Women's bikes are fit to the individual rider in exactly the same way as men's bikes: the rider's body measurements dictate frame size, saddle height, handlebar width, stem length, crankarm length and saddle position fore and aft. Women's bikes simply make the fitting process easier because their geometry is already female-friendly. Instead of forcing a woman to fit the bike, the bike now fits the woman. Bike fit is crucial to rider comfort and pedaling efficiency, as well as injury prevention.
Women riders (even performance-oriented cyclists) generally prefer a slightly more upright riding position than men. This is due to the female pelvic structure and has nothing to do with a desire for a less aerodynamic position. Women's saddles help with a female cyclist's comfort on long rides, but raising the handlebars slightly (as compared with a man's bike) takes additional pressure off the soft tissue in the crotch.
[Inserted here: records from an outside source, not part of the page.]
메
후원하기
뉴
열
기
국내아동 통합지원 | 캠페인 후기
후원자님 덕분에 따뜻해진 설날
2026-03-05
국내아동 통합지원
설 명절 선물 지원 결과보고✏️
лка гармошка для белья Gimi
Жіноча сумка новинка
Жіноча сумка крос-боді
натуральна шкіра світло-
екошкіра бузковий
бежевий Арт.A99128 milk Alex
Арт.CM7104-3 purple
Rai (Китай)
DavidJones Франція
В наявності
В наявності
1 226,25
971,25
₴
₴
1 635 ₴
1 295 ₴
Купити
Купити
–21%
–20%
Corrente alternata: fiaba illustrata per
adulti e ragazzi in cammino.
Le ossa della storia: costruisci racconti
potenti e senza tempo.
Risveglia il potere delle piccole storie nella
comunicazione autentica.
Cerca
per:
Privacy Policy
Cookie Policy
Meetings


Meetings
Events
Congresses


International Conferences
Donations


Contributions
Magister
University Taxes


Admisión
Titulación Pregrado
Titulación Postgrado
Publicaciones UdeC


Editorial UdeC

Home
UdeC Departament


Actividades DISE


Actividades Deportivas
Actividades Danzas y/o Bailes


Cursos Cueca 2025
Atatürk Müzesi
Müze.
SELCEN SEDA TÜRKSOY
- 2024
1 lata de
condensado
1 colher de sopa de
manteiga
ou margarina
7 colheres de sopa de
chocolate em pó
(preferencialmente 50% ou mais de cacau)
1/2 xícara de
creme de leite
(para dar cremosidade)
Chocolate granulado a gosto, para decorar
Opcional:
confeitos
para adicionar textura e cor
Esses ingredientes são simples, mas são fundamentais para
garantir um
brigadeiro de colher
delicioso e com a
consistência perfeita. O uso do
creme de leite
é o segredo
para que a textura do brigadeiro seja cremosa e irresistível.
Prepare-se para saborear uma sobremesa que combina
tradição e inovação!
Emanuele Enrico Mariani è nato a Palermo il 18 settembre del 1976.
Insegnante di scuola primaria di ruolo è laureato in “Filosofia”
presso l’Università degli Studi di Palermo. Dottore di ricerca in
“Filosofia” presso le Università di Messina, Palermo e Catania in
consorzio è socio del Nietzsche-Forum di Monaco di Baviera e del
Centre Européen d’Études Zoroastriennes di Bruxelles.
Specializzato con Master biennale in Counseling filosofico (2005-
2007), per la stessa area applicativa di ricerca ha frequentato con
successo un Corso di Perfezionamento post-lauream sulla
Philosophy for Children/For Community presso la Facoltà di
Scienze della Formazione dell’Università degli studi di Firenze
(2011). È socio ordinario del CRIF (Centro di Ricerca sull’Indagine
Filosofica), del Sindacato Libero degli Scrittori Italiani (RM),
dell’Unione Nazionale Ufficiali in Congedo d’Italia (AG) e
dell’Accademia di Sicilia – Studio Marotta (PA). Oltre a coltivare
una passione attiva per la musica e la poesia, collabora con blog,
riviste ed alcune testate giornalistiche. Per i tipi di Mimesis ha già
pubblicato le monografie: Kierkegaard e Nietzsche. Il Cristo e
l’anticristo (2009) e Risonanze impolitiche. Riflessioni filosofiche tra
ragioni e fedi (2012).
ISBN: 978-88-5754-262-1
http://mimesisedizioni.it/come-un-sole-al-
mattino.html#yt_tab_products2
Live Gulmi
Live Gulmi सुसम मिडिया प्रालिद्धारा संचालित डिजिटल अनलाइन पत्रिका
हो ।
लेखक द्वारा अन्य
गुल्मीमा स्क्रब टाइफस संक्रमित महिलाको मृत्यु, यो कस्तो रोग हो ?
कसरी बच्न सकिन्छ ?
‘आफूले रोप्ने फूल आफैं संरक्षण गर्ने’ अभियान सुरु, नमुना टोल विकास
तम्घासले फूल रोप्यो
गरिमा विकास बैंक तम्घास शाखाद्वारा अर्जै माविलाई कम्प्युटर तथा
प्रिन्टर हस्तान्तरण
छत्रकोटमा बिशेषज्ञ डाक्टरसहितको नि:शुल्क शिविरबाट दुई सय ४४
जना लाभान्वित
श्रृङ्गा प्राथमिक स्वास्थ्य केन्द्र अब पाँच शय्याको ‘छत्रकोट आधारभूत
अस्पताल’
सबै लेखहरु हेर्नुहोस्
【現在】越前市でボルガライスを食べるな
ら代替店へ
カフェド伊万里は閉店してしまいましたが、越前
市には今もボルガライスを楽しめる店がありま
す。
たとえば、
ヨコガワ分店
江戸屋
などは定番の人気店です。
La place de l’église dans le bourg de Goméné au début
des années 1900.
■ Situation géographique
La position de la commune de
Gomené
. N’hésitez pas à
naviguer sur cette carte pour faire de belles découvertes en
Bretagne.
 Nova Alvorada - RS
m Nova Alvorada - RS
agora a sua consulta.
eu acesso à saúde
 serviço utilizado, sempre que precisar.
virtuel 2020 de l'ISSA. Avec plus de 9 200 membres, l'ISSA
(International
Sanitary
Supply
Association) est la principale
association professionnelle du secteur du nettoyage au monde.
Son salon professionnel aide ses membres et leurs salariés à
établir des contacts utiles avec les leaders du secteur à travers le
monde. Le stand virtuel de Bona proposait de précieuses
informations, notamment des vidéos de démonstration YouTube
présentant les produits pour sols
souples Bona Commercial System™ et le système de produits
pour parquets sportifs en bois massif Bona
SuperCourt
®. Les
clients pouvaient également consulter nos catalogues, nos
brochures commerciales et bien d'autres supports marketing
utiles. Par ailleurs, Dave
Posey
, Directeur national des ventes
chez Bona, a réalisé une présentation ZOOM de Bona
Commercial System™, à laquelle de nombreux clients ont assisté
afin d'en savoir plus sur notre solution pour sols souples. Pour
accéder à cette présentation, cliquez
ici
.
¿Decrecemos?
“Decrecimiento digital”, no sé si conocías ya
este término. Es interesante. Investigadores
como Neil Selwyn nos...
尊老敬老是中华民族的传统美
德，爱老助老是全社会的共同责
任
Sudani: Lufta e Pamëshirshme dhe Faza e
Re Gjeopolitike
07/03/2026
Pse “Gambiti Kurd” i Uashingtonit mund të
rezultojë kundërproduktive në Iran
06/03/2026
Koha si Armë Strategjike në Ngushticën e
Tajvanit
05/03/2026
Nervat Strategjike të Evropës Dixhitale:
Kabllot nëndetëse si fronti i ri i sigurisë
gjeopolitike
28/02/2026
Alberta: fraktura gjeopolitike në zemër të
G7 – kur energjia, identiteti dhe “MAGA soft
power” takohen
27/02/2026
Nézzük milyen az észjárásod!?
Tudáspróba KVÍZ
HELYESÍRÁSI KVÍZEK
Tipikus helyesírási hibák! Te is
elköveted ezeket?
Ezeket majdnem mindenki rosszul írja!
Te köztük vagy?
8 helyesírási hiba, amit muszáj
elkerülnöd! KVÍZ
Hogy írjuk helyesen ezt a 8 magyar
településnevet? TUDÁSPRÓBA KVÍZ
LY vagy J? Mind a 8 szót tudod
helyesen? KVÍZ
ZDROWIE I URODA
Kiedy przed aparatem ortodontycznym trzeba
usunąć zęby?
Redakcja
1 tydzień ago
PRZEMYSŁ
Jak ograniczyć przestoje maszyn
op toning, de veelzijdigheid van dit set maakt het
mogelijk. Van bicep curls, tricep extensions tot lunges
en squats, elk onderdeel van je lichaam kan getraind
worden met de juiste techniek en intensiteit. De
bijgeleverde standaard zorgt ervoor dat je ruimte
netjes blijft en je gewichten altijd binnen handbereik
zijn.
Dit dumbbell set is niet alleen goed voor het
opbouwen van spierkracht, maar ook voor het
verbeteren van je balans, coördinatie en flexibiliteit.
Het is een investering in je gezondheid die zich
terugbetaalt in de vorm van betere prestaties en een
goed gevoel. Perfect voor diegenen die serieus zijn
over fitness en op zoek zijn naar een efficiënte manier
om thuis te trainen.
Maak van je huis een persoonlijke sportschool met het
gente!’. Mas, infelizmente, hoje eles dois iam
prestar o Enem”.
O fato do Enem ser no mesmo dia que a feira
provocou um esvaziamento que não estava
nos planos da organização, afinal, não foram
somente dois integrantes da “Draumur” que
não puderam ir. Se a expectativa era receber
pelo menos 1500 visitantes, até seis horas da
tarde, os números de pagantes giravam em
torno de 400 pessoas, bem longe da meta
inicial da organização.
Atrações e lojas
Handlebar width is important on performance bikes. The hand position must be neutral, with the hands either straight out from the shoulders or very slightly either to the inside or outside, but only slightly. Most men's road handlebars are too wide for women, but on women's bikes, they are proportionately sized. On mountain bikes and hybrids this is less important. Mountain bike handlebar width is a very individual preference; but women's mountain bike handlebars are narrower than on men's bikes.
Women's bike sizes are generally a few sizes smaller then men's bikes. This range of sizes accommodate riders from about 4'10" to 5'10" in height. Road frames range from 42cm to 57cm, and mountain, hybrid and cruiser frames range from 13" to 18". Taller women can often ride a men's bike, but very short women almost always need a women's bike.